Expect Labs has been on a bit of a tear lately — within the past six months the San Francisco-based startup showed off its fan-favorite app at Disrupt SF 2012, scored itself $2.4 million in funding from some big names, and inked a deal with the voice recognition mavens at Nuance. Now Expect Labs has tapped big data startup Factual Inc. and its sizable store of location data in a bid to make its vaunted Anticipatory Computing Engine even smarter.

Here’s a quick primer on Factual, in case you’re not quite up to speed. The brainchild of founder Gil Ebaz, Factual first hit the scene back in 2007 as a place for users to share data of all sorts. No really — some of the company’s earliest examples included crowdsourced data on U.S. prisoners on death row and American Idol finalists. Eventually, Factual shifted to focus more on certain subsets of data like local businesses and regional points of interest and made it all available to developers by way of an API. Oh, and they locked up a $25 million Series A round led by Andreessen Horowitz and Index along the way — not too shabby.

And how exactly does this fit in with Expect Lab’s oeuvre? Well, the Anticipatory Computing Engine is all about analyzing ongoing conversations and preemptively offering up information it thinks is relevant to what’s going on (as seen in the demo of the team’s consumer-facing MindMeld iPad app below). Currently, Factual plays home to data on “65 million local businesses and points of interest in 50 countries,” a huge sum of information for the team’s ACE to serve up as it listens in on conversations in progress.

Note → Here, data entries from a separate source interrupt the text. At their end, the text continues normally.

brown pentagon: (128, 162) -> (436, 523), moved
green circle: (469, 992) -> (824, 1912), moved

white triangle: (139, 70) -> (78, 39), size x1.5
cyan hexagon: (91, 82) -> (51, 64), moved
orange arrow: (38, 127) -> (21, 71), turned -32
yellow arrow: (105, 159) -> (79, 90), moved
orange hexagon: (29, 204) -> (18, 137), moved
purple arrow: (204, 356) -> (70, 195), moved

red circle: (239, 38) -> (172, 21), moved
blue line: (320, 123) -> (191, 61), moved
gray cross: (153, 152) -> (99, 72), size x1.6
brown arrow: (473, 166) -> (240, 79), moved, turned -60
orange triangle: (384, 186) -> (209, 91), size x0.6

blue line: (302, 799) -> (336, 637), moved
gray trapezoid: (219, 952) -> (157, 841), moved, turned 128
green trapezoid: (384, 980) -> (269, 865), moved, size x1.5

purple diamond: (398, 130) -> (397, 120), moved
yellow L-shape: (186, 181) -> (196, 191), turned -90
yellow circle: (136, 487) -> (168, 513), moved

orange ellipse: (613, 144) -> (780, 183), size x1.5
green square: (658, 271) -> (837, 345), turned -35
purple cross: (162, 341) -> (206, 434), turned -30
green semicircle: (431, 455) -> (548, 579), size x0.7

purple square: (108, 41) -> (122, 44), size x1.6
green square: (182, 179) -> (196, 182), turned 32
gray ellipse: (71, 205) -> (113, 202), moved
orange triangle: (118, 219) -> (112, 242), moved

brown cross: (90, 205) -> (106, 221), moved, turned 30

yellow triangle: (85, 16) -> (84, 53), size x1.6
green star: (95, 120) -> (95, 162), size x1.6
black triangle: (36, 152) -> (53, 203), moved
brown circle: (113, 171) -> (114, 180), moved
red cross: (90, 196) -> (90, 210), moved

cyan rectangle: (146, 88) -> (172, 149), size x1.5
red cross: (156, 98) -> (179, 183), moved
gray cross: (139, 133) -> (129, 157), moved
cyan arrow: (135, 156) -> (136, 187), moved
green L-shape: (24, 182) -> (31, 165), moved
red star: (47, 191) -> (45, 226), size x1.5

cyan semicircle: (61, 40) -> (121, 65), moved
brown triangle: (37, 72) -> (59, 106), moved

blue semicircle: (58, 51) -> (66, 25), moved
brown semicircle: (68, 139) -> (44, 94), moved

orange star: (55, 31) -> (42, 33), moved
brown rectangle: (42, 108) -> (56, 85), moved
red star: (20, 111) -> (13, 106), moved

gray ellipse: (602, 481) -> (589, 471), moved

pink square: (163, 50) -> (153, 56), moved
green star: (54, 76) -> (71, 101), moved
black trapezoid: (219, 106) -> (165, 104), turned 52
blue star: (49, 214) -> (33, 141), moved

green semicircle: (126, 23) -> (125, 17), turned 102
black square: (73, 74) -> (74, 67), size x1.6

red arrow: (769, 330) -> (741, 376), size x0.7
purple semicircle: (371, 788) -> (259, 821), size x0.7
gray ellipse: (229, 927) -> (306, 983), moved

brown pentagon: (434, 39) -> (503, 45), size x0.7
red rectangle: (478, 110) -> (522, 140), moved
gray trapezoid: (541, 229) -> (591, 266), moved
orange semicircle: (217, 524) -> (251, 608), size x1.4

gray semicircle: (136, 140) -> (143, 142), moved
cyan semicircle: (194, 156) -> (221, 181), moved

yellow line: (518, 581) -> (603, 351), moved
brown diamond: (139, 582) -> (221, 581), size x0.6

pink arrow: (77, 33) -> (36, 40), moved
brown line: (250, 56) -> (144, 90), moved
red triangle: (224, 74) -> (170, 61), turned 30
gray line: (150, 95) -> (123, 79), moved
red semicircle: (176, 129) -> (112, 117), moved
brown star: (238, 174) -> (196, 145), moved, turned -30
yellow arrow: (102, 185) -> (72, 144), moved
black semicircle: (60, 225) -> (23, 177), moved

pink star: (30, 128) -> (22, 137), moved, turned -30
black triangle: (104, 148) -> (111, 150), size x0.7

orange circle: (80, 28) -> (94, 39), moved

We’ve already begun to see a shift towards more context-sensitive computing experiences, especially where mobile devices are involved. Google Now is perhaps the most prevalent as its baked directly into newer versions of Android and chews on a user’s calendar, travel preferences, and search history to offer up relevant notifications right when they’re needed. Meanwhile, apps like Grokr for iOS (which also happens to lean on Factual’s data) take that concept and made it more passive and predictive — not entirely unlike Expect Labs’ approach actually.

Sadly, the MindMeld iPad app that was meant to be Expect Labs’ first big, publicly available demonstration of the anticipatory computing engine in action is still being worked on. The company originally aimed to push the app out the door shortly after its turn on our Disrupt SF 2012 stage, but tremendous positive response prompted the team to apply a few more coats of polish before releasing it into the wild. Since then the startup has made appearances at CES (where MindMeld was fondly received once again), but there’s still no hard release date — company representatives have said it’s coming “really soon.”